Port Talbot’s steelworks will be given up to £500m by the UK government in a bid to keep the plant open and produce steel in a greener way, but it could see thousands lose their jobs.
Tata Steel will add £700m of its own as it invests in cutting emissions. It had asked ministers to provide a bigger chunk of the cost.
But the package could mean as many as 3,000 job losses across the UK.
The site in south Wales is home to Britain’s biggest steelworks.
The steelworks features two blast furnaces working around the clock to produce steel used in everything from tin cans to cars.
But it is also one of the UK’s largest polluters.
The UK government has agreed to fund the installation of new electric arc furnaces for steelmaking.
The £1.25bn furnaces are expected to be up and running within three years of getting regulatory and planning approvals.
The company warned there would be a “transition period including potential deep restructuring” at the plant.
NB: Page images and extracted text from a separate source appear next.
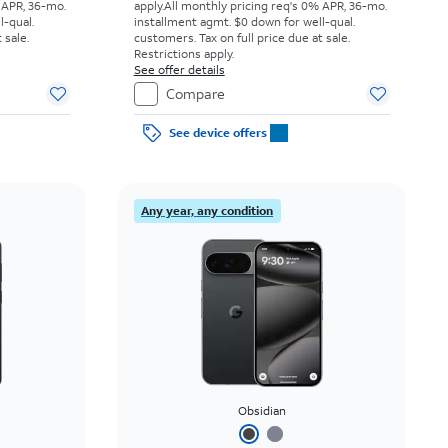
 APR, 36-mo.
apply.
All monthly pricing req's 0% APR, 36-mo.
l-qual.
installment agmt. $0 down for well-qual.
 sale.
customers. Tax on full price due at sale.
Restrictions apply.
See offer details
Compare
See device offers
Any year, any condition
Obsidian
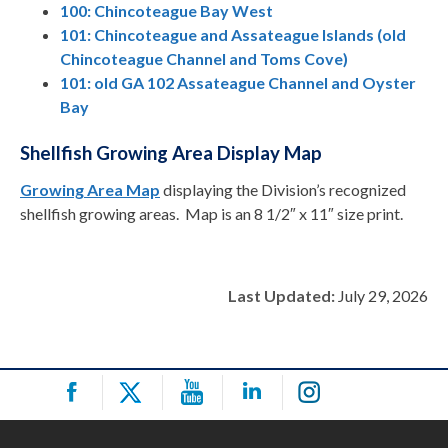
100: Chincoteague Bay West
101: Chincoteague and Assateague Islands (old
Chincoteague Channel and Toms Cove)
101: old GA 102 Assateague Channel and Oyster
Bay
Shellfish Growing Area Display Map
Growing Area Map
displaying the Division’s recognized
shellfish growing areas. Map is an 8 1/2″ x 11″ size print.
Last Updated:
July 29, 2026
The UK government said the deal “has the potential to safeguard over 5,000 jobs across the UK”.
Tata Steel employs about 8,000 people in the UK, 4,000 of those in Port Talbot.
Unions previously said the move to the new less labour-intensive furnaces could lead to thousands of job losses.
The UK government said the transition was expected to reduce the UK’s entire business and industry carbon emissions by 7%, Wales’s overall emissions by 22% and the Port Talbot site’s emissions by 85%.
It also said the plan to replace existing coal-powered blast furnaces at the site would “reduce the UK’s entire carbon emissions by around 1.5%”.